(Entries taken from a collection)
-------------------------
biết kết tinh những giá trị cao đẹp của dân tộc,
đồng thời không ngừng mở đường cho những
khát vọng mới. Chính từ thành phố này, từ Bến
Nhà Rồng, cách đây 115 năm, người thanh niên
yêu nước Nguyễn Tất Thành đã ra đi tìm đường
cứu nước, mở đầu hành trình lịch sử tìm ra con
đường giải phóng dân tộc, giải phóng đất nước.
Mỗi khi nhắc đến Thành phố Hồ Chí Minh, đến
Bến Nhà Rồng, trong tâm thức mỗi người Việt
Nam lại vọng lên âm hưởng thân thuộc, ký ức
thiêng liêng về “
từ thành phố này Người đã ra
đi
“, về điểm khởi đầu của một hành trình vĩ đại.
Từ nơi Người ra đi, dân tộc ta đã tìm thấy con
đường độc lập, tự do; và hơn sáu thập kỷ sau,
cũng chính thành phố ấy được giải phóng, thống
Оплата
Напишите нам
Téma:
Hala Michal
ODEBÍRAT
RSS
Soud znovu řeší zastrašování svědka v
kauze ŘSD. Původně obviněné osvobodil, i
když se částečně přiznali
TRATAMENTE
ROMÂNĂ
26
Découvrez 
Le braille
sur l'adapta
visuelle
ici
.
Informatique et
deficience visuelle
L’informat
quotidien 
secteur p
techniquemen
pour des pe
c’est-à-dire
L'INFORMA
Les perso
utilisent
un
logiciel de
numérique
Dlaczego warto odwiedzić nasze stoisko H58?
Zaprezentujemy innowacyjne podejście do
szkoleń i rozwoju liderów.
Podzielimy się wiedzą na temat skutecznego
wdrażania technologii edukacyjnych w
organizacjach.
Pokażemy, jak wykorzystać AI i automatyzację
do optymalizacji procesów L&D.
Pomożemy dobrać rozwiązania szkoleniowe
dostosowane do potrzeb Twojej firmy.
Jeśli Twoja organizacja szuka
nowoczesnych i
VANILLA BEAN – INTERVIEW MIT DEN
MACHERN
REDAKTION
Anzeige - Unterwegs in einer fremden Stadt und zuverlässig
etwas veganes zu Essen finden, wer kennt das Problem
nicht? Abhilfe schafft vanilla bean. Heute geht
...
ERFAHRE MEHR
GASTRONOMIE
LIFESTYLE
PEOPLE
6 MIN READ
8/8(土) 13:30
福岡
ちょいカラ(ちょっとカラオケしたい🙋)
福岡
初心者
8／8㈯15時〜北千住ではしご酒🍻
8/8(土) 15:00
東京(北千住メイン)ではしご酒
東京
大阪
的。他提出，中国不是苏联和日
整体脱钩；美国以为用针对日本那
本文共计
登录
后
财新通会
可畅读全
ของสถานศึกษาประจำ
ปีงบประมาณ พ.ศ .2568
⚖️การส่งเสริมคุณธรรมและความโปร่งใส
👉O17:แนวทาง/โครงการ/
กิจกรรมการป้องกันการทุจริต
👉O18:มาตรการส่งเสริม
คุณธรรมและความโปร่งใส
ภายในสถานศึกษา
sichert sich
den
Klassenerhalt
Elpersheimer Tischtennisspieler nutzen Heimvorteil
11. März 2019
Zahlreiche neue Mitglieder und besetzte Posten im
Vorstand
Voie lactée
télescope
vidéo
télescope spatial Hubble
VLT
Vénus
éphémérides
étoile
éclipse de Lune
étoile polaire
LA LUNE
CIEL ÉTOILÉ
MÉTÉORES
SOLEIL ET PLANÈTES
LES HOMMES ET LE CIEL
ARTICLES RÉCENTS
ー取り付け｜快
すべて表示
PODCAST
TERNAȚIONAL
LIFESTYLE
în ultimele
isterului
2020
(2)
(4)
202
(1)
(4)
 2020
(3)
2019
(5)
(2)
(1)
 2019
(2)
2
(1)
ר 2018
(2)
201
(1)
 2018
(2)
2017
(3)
-------------------------
Copy out each line of the data above, exactly, if it lies between the line holding "ของสถานศึกษาประจำ" and the line holding "LES HOMMES ET LE CIEL", inclusive; copy no other line.

- Response
ของสถานศึกษาประจำ
ปีงบประมาณ พ.ศ .2568
⚖️การส่งเสริมคุณธรรมและความโปร่งใส
👉O17:แนวทาง/โครงการ/
กิจกรรมการป้องกันการทุจริต
👉O18:มาตรการส่งเสริม
คุณธรรมและความโปร่งใส
ภายในสถานศึกษา
sichert sich
den
Klassenerhalt
Elpersheimer Tischtennisspieler nutzen Heimvorteil
11. März 2019
Zahlreiche neue Mitglieder und besetzte Posten im
Vorstand
Voie lactée
télescope
vidéo
télescope spatial Hubble
VLT
Vénus
éphémérides
étoile
éclipse de Lune
étoile polaire
LA LUNE
CIEL ÉTOILÉ
MÉTÉORES
SOLEIL ET PLANÈTES
LES HOMMES ET LE CIEL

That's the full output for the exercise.